Most people running institutions today have very few or no
’green bones’." Steve Breyman opened his remarks on greening
institutions by pointing out that greening is beneficial in
at least two ways: in itself it benefits the institution and
the environment and it provides models and pilot projects for
society. But changes do not come easily — a lot of patience
is needed to get things going. Greening not only involves environmental
issues but also self-reliance and local self-sufficiency.
Steve began his mission to green RPI when he noticed a bowl
of apples in a dining-room labeled "New Zealand" and "Washington
State", in spite of RPI’s being in the heart of apple country.
He began a Local Foods Project but found it very difficult to
make significant changes. Five thousand meals are served at
RPI every day. Large corporations provide the food service and
large corporations provide the supplies. There have been a few,
largely symbolic victories. The benefits of using local food
sources are numerous: money spent locally has a big effect on
the local economy; keeping farms operating close to cities limits
suburban sprawl; the environment is helped by reducing the shipping
of food over long distances, thousands of miles, even; supporting
small family-type farms rather than supporting agribusinesses,
especially organic farms, is beneficial to society and certainly
provides more healthful food to consumers.
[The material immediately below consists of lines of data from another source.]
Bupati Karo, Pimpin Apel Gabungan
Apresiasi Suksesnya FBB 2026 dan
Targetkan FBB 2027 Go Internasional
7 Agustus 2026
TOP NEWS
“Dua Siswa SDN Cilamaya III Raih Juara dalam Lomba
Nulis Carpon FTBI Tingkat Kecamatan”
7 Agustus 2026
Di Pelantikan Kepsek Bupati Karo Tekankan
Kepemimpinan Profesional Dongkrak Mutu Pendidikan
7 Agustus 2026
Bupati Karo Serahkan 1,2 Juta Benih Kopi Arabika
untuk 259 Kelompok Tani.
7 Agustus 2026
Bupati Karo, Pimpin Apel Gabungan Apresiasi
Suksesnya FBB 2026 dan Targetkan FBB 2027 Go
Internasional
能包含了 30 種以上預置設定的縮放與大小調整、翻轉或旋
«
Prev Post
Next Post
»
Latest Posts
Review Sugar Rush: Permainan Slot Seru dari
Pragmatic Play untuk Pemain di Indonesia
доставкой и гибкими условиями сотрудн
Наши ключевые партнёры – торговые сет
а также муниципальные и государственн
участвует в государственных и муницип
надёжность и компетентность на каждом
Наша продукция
A more successful project at RPI was the initiation of dealing
with solid waste through recycling and composting. Compost from
institutional food services is used on the RPI grounds (instead
of chemical fertilizer) and RPI now has its first organic flower
bed with native plants and water plants. The next step is to
include composting from coffee machines, individuals eating
bag lunches on campus and the like.
New York State claims that it engages in "green purchasing"
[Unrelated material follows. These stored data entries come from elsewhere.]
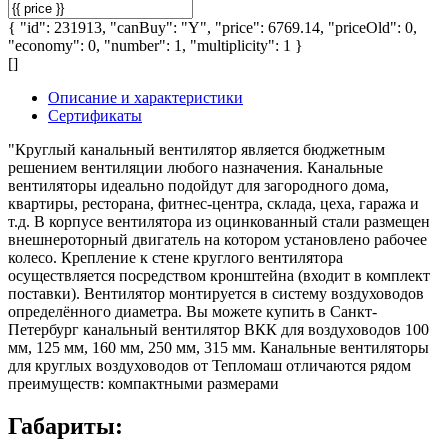
{ "id": 231913, "canBuy": "Y", "price": 6769.14, "priceOld": 0,
"economy": 0, "number": 1, "multiplicity": 1 }
[]
Описание и характеристики
Сертификаты
"Круглый канальный вентилятор является бюджетным
решением вентиляции любого назначения. Канальные
вентиляторы идеально подойдут для загородного дома,
квартиры, ресторана, фитнес-центра, склада, цеха, гаража и
т.д. В корпусе вентилятора из оцинкованный стали размещен
внешнероторный двигатель на котором установлено рабочее
колесо. Крепление к стене круглого вентилятора
осуществляется посредством кронштейна (входит в комплект
поставки). Вентилятор монтируется в систему воздуховодов
определённого диаметра. Вы можете купить в Санкт-
Петербург канальный вентилятор ВКК для воздуховодов 100
мм, 125 мм, 160 мм, 250 мм, 315 мм. Канальные вентиляторы
для круглых воздуховодов от Тепломаш отличаются рядом
преимуществ: компактными размерами
Габариты: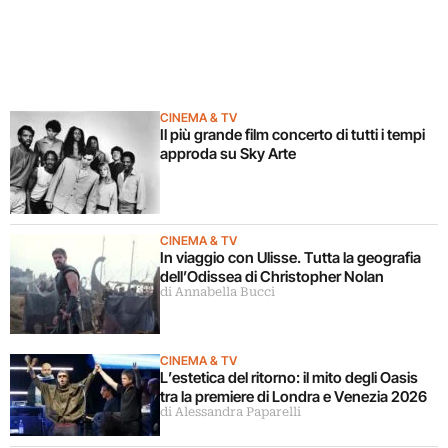
CINEMA & TV
Il più grande film concerto di tutti i tempi
approda su Sky Arte
CINEMA & TV
In viaggio con Ulisse. Tutta la geografia
dell’Odissea di Christopher Nolan
di Annabella Bucci
CINEMA & TV
L’estetica del ritorno: il mito degli Oasis
tra la premiere di Londra e Venezia 2026
di Alessandra Paparelli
but Steve found that although purchasing agents are willing
to spend the extra money (about 10%) to buy recycled materials,
it has to be made easy for them to locate recycled products.
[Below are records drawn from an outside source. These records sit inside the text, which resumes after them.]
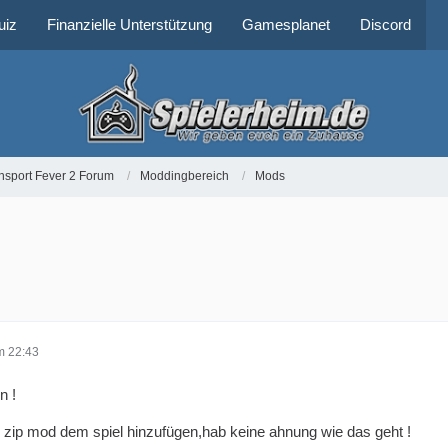
uiz
Finanzielle Unterstützung
Gamesplanet
Discord
nsport Fever 2 Forum
Moddingbereich
Mods
m 22:43
n !
 zip mod dem spiel hinzufügen,hab keine ahnung wie das geht !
So Steve and some of his students have searched out recycled
products and provided lists to purchasing agents. It would certainly
be helpful if supply catalogs had special sections listing recycled
products. And how about conserving paper! We use many times
more paper today than we used just a few years ago. There has
to be a way found to stop this enormous waste and drain on the
In the last 15 years or so, Troy has been in bad shape financially
but it has a marketable resource, namely, a reservoir of good
water. So Troy decided to sell water.
This meant that water rates went up about 30%, so that RPI
had to pay many thousands of dollars more for its water. RPI
was persuaded to use the money it would save to hire a person
to work on water conservation on campus. Much has been done:
using recycled water in the cooling units in the laboratories,
using water conserving toilets in the dormitories, for example.
Steve has argued for using porous surfacing materials on parking
lots so that rain water soaks into the ground rather than running
off into the storm drains and into the Hudson. Steve told us
about greenhouse water treatment plants, using natural methods,
similar to wetlands, to clean water for reuse that are in use
in several different localities. (He has suggested using the
football field in the middle of the RPI campus for this purpose
but, so far, he's had no luck.)
Today water is cleaned to drinkable standards but a lot of
water does not have to be cleaned to that level to be used for
many purposes and this would greatly benefit the environment.
A waste stream can become food or raw material for many different
processes. In fact, there are many business opportunities in
this field, in for example, global warming. Water conservation
is a world-wide problem of great and grave proportions.
There are many buildings that are models of "green office buildings."
Wouldn't it be great if New York City rebuilt the recently destroyed
area using these models. Certainly energy conservation is a
must and a critical part of contemporary American life. There
were many projects underway for energy conservation a few years
ago but when tax benefits for energy conservation ended the
conservation projects ended. Wasteful consumption is a 20th
Century invention. Before that, conservation and self-sufficiency
were of primary importance to Americans. Can we revive these
values? Schools want to grow: more money, more students, more
buildings. How about conserving and reusing? This would benefit
the environment worldwide and life in the United States immeasurably.